===== MATERIAL SUPPLIED
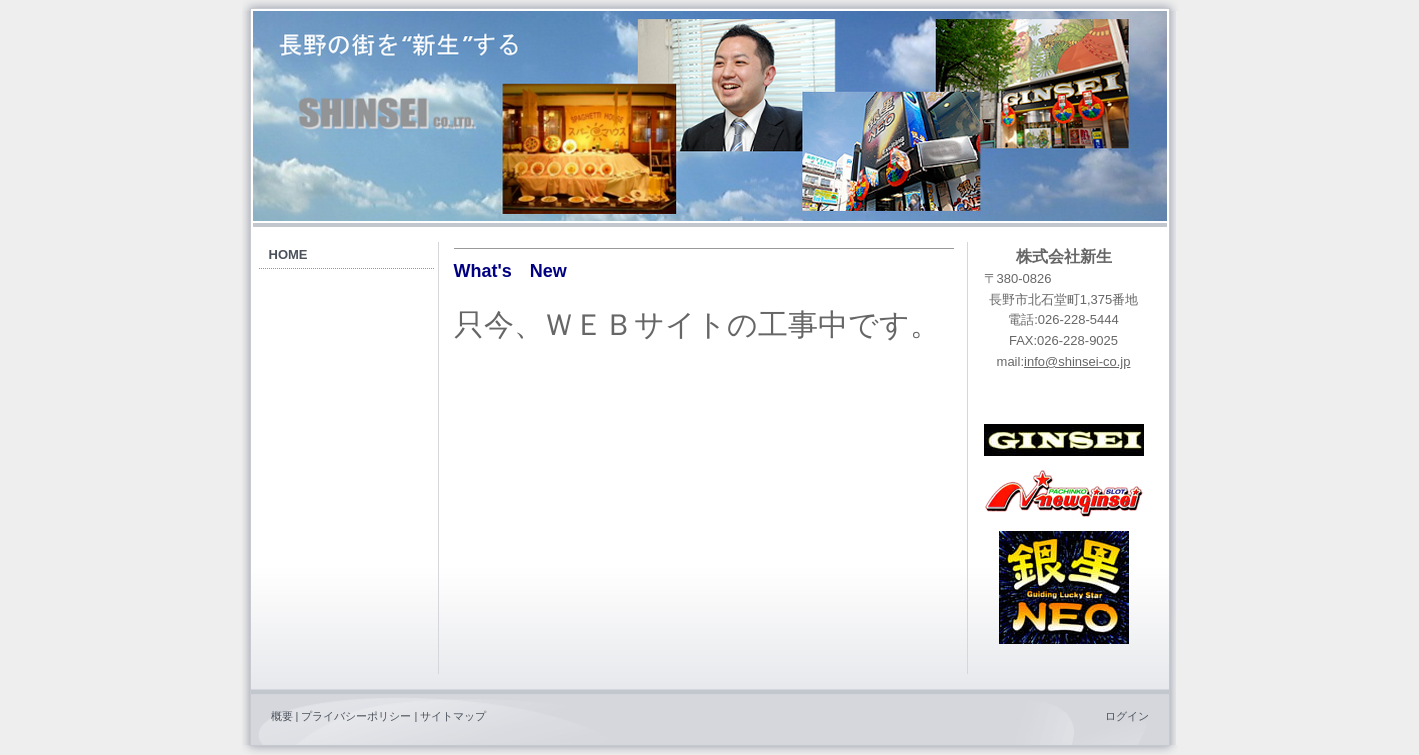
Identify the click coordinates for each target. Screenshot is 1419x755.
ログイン (1127, 716)
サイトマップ (453, 716)
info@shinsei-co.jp (1077, 361)
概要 (282, 716)
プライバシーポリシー (356, 716)
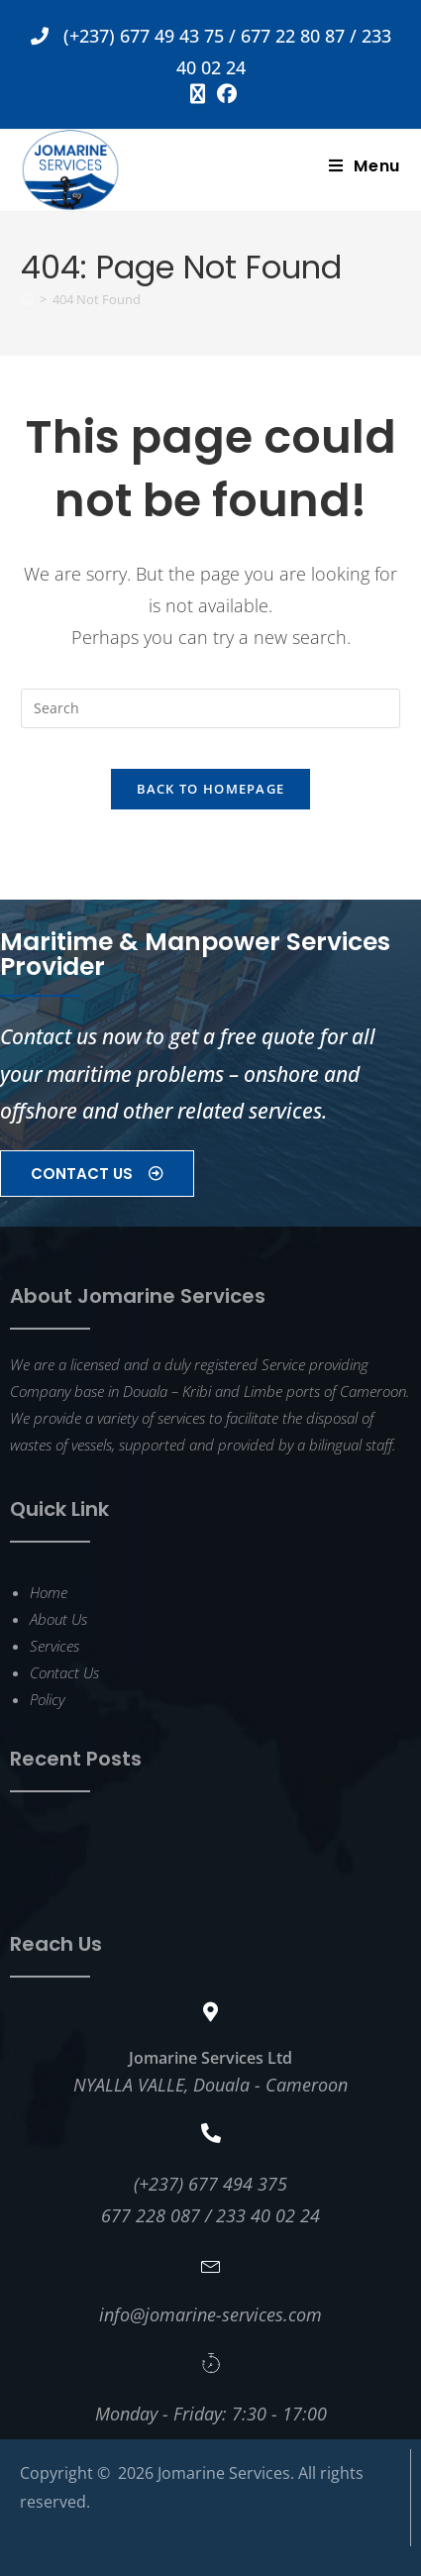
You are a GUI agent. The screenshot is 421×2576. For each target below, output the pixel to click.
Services (54, 1646)
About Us (58, 1619)
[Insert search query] (210, 708)
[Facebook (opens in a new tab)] (224, 94)
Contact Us (64, 1672)
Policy (47, 1699)
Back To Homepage (211, 789)
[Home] (27, 299)
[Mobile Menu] (364, 166)
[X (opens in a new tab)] (197, 94)
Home (48, 1592)
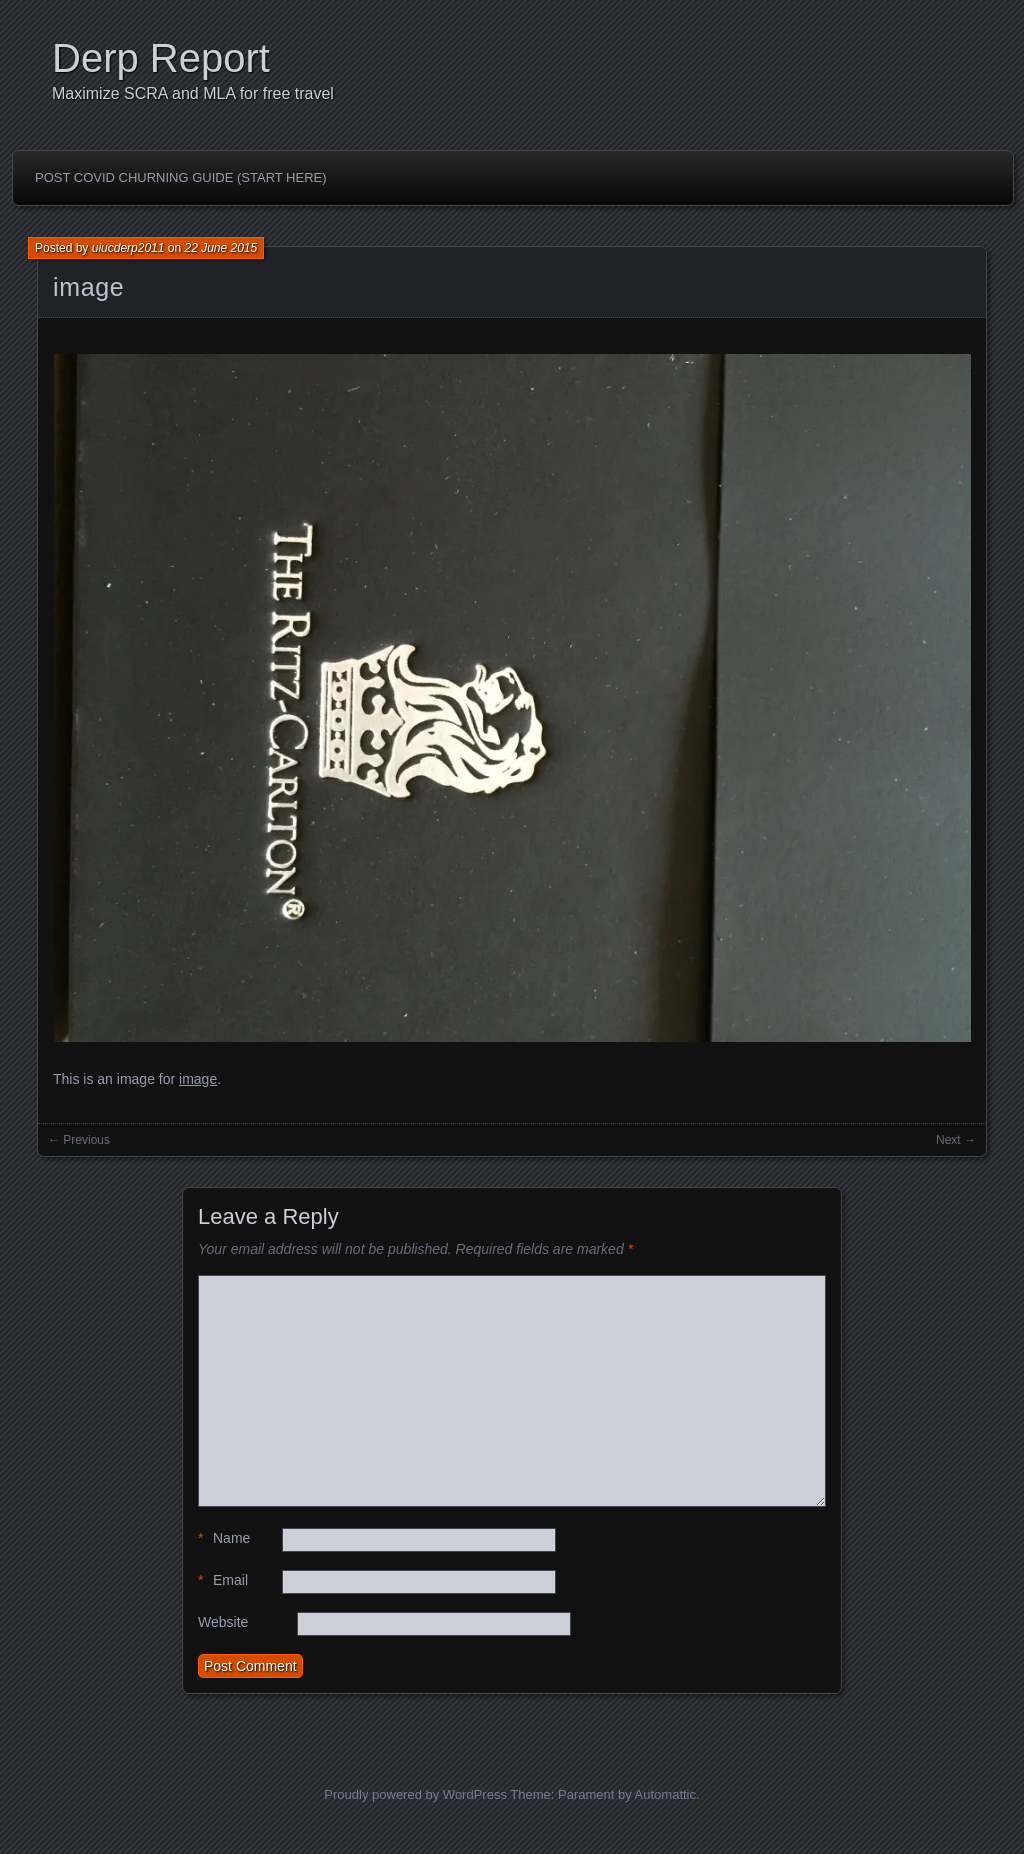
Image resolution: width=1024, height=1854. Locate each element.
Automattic (665, 1794)
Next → (956, 1140)
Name (224, 1538)
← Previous (79, 1140)
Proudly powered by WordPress (415, 1794)
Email (223, 1580)
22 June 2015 (220, 248)
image (88, 287)
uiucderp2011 (128, 248)
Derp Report (161, 58)
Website (223, 1622)
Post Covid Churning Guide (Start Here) (181, 177)
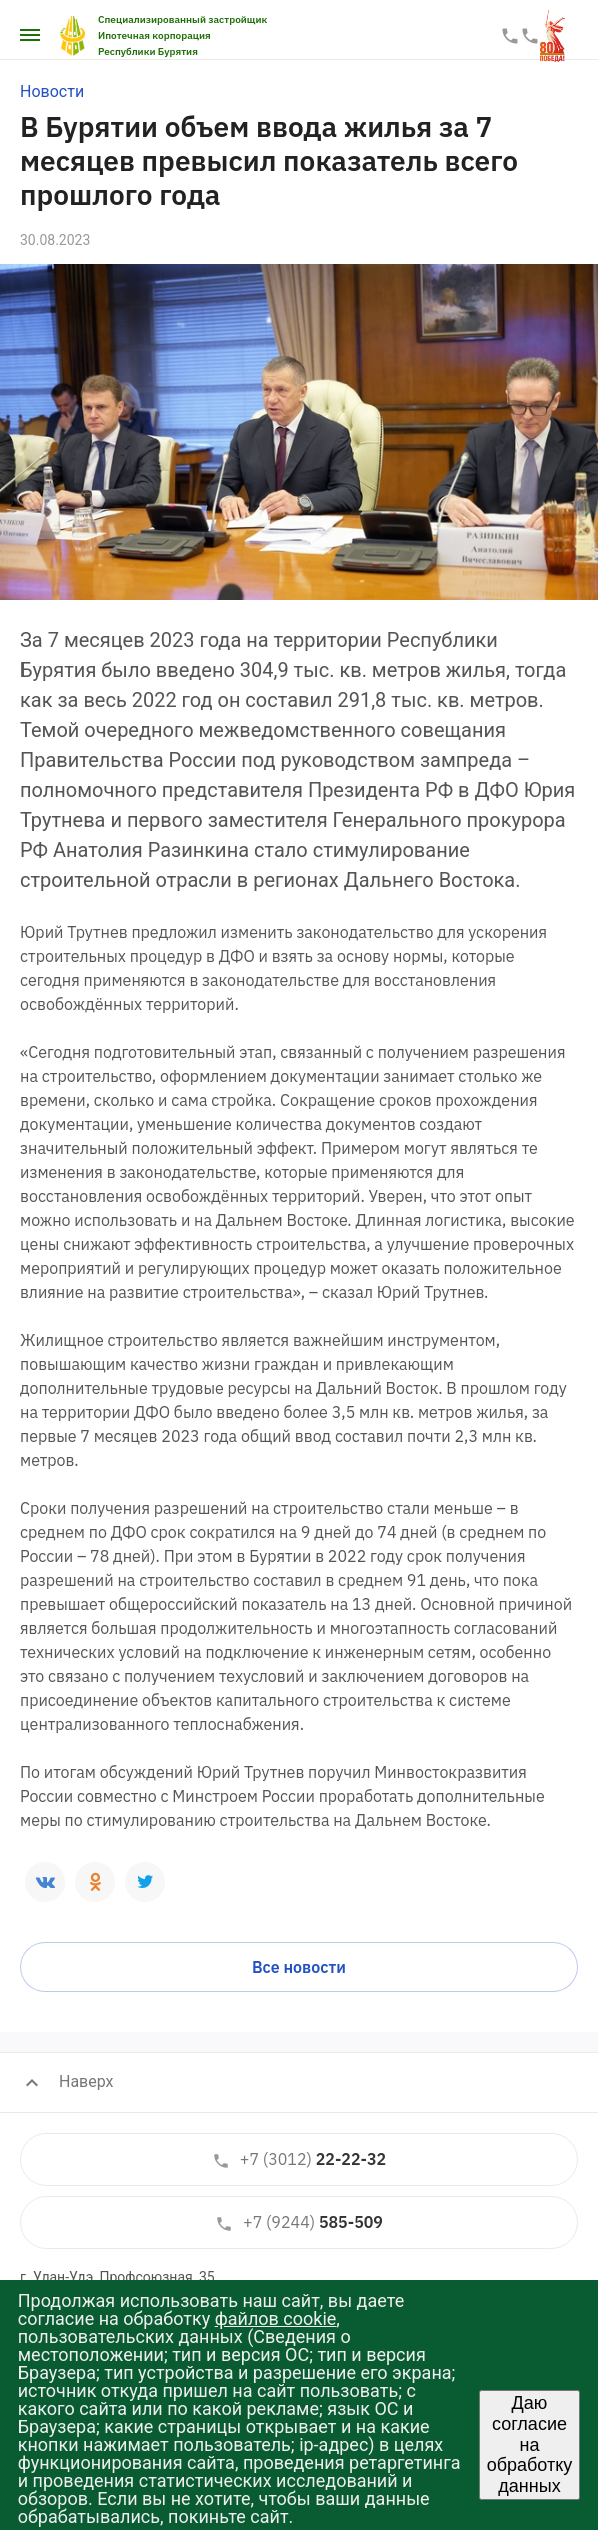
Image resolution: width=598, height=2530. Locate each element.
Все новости (299, 1967)
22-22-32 (299, 2159)
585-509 (299, 2222)
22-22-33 (510, 36)
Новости (52, 91)
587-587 (530, 36)
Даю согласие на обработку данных (530, 2444)
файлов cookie (276, 2318)
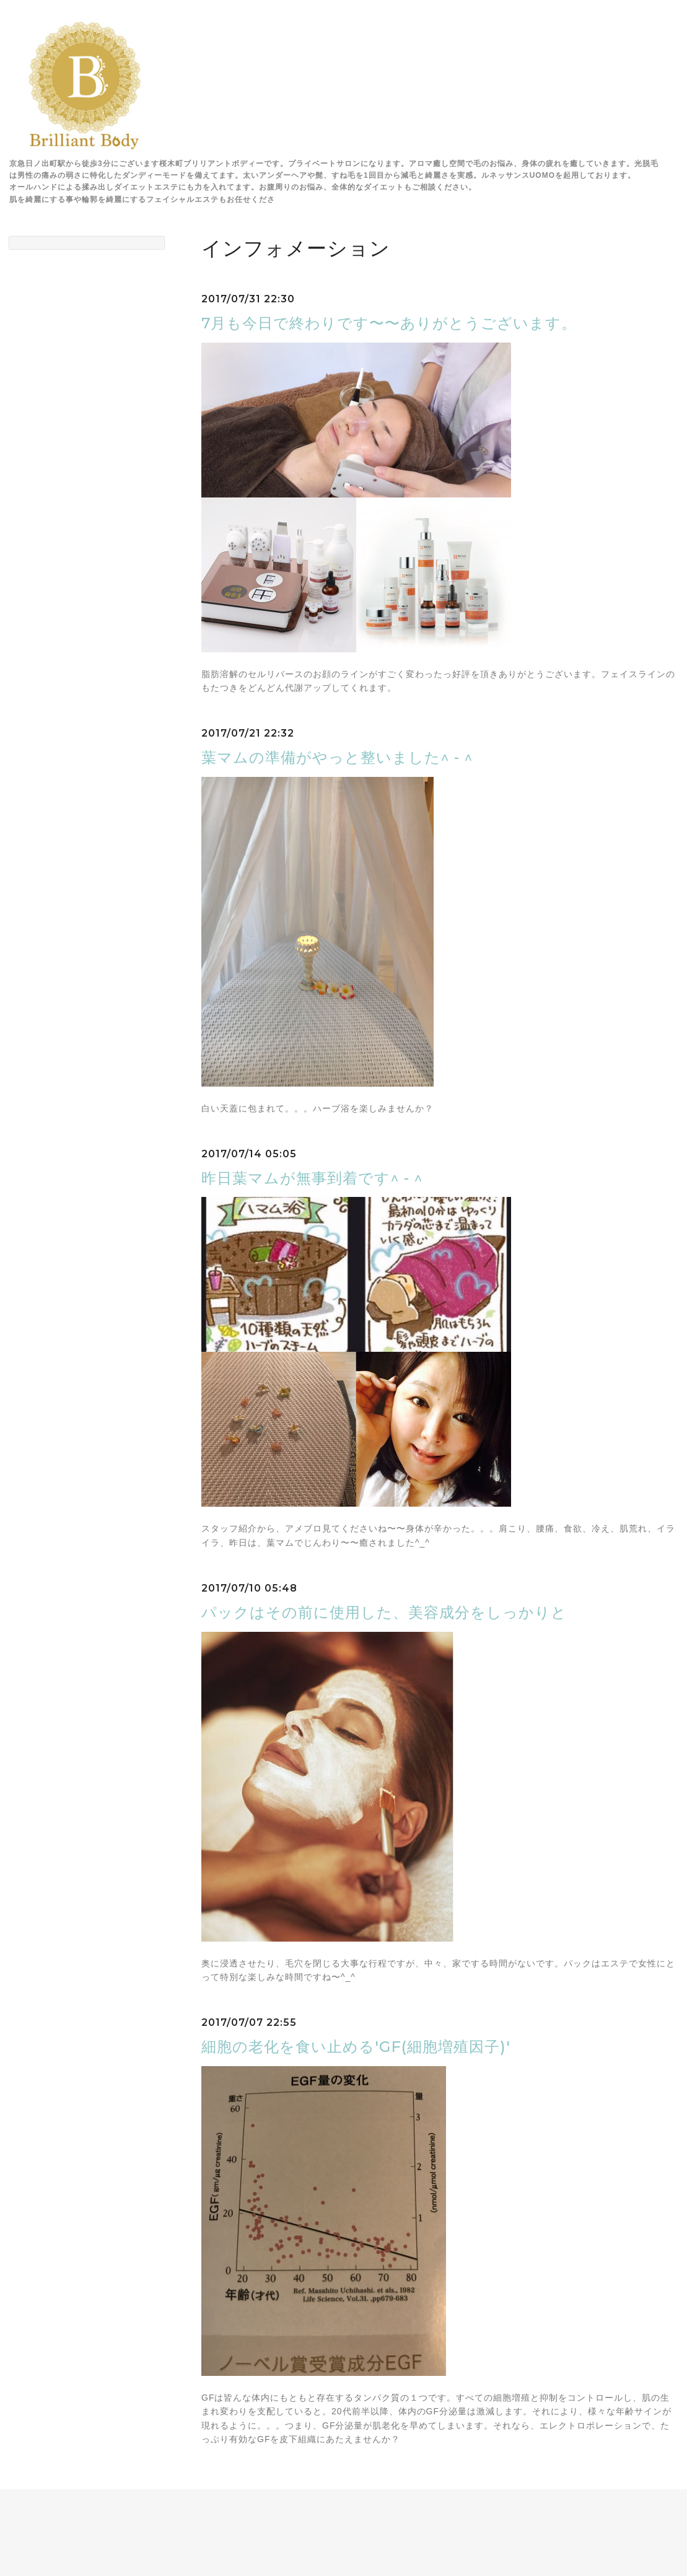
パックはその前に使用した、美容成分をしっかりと (384, 1612)
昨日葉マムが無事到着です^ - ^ (312, 1178)
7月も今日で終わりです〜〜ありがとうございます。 (389, 323)
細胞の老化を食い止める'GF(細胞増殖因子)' (355, 2047)
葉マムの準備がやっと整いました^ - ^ (337, 757)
==========
Reproduce, exactly and with no pictures, the lines from the line containing "Новости (52, 91)" through the closing line of the data above, keeping both ends.

__SOLUTION__.
Новости (52, 91)
587-587 (530, 36)
Даю согласие на обработку данных (530, 2444)
файлов cookie (276, 2318)
パックはその前に使用した、美容成分をしっかりと (384, 1612)
昨日葉マムが無事到着です^ - ^ (312, 1178)
7月も今日で終わりです〜〜ありがとうございます。 (389, 323)
細胞の老化を食い止める'GF(細胞増殖因子)' (355, 2047)
葉マムの準備がやっと整いました^ - ^ (337, 757)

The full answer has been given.